◆ **Assigned task**
Among the entries below, find every line that contains the string "with", then copy it.

Saved entries
━━━━━━━━

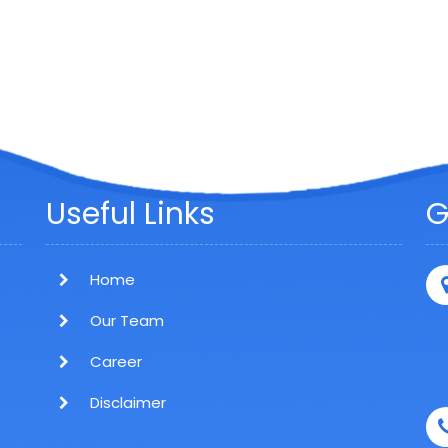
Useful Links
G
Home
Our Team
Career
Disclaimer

━━━━━━━━

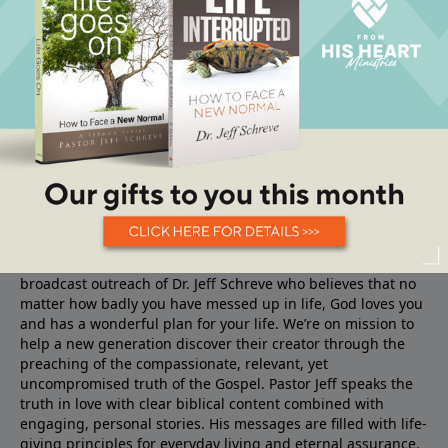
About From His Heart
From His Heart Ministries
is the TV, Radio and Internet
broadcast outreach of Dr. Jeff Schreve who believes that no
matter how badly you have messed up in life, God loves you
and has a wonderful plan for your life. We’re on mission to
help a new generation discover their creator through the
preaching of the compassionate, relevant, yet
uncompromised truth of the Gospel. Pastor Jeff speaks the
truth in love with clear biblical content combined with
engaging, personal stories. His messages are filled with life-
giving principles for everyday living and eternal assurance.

━━━━━━━━

◆ **Response to the task**
truth in love with clear biblical content combined with
engaging, personal stories. His messages are filled with life-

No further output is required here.